On 21/05/2011 8:12 AM, Andy Lester wrote:
>> My reason for raising this now is that the HTML5 spec elements are starting 
>> to appear on documents on the internet, and with these tags missing from 
>> HTML::Tagset, it impacts the effectiveness of other libraries that depend 
>> upon it.
> Haven't looked at the patch, but I think we need to talk about high-level 
> thoughts about handling HTML5.  
>
> * Should we have separate sets of tags for HTML 4 and 5?
> * If so, should it be handled be one module, or should it get split into to?
> * Should we have strict and loose definitions of tags, going forward?  One of 
> the things I've run into is tag attributes that are recognized by browsers, 
> but not in the spec.  
> Thoughts?

I'm surprised that 5 months have slipped by and no one is interested in
discussing adding HTML5 entities to HTML::TagSet library, and the large
swathes of modules this will impact and/or (hopefully) improve.

Right now, trying to use HTML::TreeBuilder::XPath is futile when
processing HTML 5 documents, and there are probably other very good
libraries out there that are similarly incapacitated.
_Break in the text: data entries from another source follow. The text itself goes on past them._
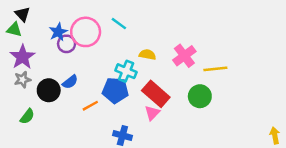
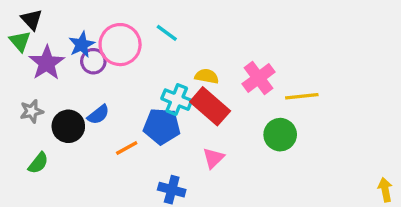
green triangle: (14, 30) -> (20, 41), turned 35
purple star: (22, 57) -> (47, 63), moved
red rectangle: (156, 94) -> (210, 106), moved

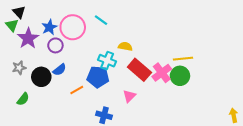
purple circle: (93, 61) -> (55, 45), moved
pink cross: (258, 78) -> (162, 73), moved
red rectangle: (210, 106) -> (139, 70), moved
green circle: (280, 135) -> (180, 76), moved

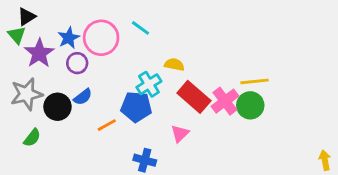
black triangle: (19, 12) -> (27, 17), turned 40
cyan cross: (107, 61) -> (149, 84), turned 36
gray star: (19, 68) -> (27, 94), size x1.6

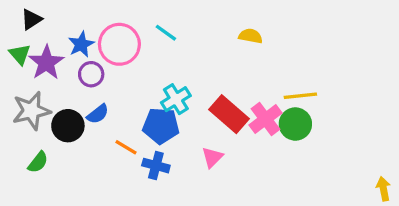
green triangle: (17, 35) -> (20, 54), moved
yellow semicircle: (174, 65) -> (251, 36), moved
orange line: (107, 125) -> (126, 147), turned 60
blue cross: (145, 160) -> (156, 166), moved

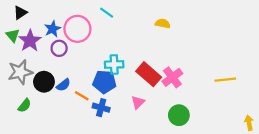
cyan line: (166, 33) -> (107, 13), moved
yellow line: (300, 96) -> (225, 80), moved
cyan cross: (176, 99) -> (114, 64), turned 30
blue semicircle: (98, 114) -> (63, 85), moved
green circle: (295, 124) -> (179, 115), moved

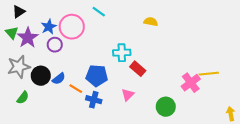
cyan cross: (114, 64) -> (122, 53), moved
red rectangle: (149, 74) -> (138, 69), size x0.7
pink cross: (172, 77) -> (191, 83), moved

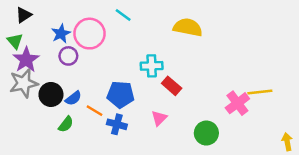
yellow semicircle: (151, 22) -> (188, 27), size x1.6
purple star: (28, 38) -> (26, 60), moved
green semicircle: (23, 98) -> (66, 124), moved

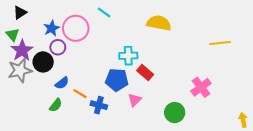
yellow line: (260, 92) -> (220, 43), moved
black circle: (51, 94) -> (43, 62), moved
blue pentagon: (121, 94) -> (117, 80), moved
I'm not saying
using HTML 5 now as a 'draft' is good practice, but browsers are
implementing it, and sites are using it. Last draft was published 25 May
2011, current editors version is dated 21 Oct 2011 (so only 3 days ago).
There's a core set of new elements that look like they are set to stay
(section, canvas, etc), so should HTML::TagSet include them now, and be
updated again for other major changes that come along?

I suggest that the major elements of HTML 5 are added to HTML::Tagset as
is.  At least we get some immediate relief to a burning issue.
HTML::TagSet can then be split at leisure into separate modules
(HTML::TagSet::HTML5, HTML::TagSet::HTML4, HTML::TagSet::XHTML, etc) and
a wrapper on top to combine them (and resolve conflicts between them)
over the next few years if required.